* **TASK INSTRUCTIONS**: Beginning at the line that holds "mi menyediakan pemesanan kaos custom" and continuing to the last line of the data below, transcribe every line word for word, without pictures.
SOURCE MATERIAL START
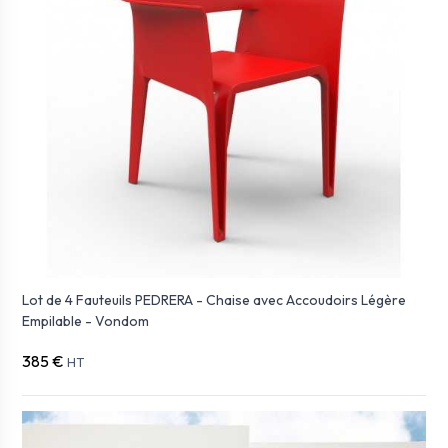
Lot de 4 Fauteuils PEDRERA - Chaise avec Accoudoirs Légère
Empilable - Vondom
385 €
HT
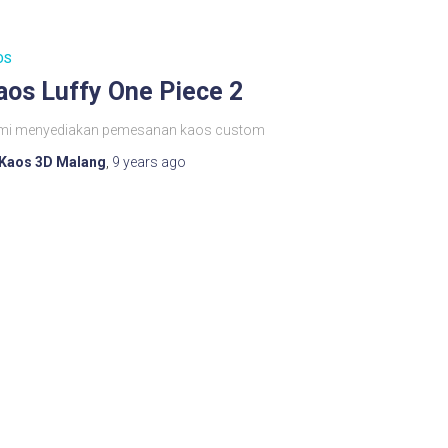
OS
aos Luffy One Piece 2
mi menyediakan pemesanan kaos custom
Kaos 3D Malang
,
9 years
ago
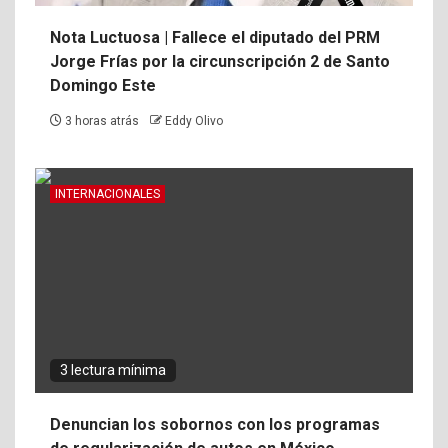
Nota Luctuosa | Fallece el diputado del PRM
Jorge Frías por la circunscripción 2 de Santo
Domingo Este
3 horas atrás
Eddy Olivo
INTERNACIONALES
3 lectura mínima
Denuncian los sobornos con los programas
SOURCE MATERIAL END
* **ANSWER TO THIS TASK**:
mi menyediakan pemesanan kaos custom
Kaos 3D Malang
,
9 years
ago
Nota Luctuosa | Fallece el diputado del PRM
Jorge Frías por la circunscripción 2 de Santo
Domingo Este
3 horas atrás
Eddy Olivo
INTERNACIONALES
3 lectura mínima
Denuncian los sobornos con los programas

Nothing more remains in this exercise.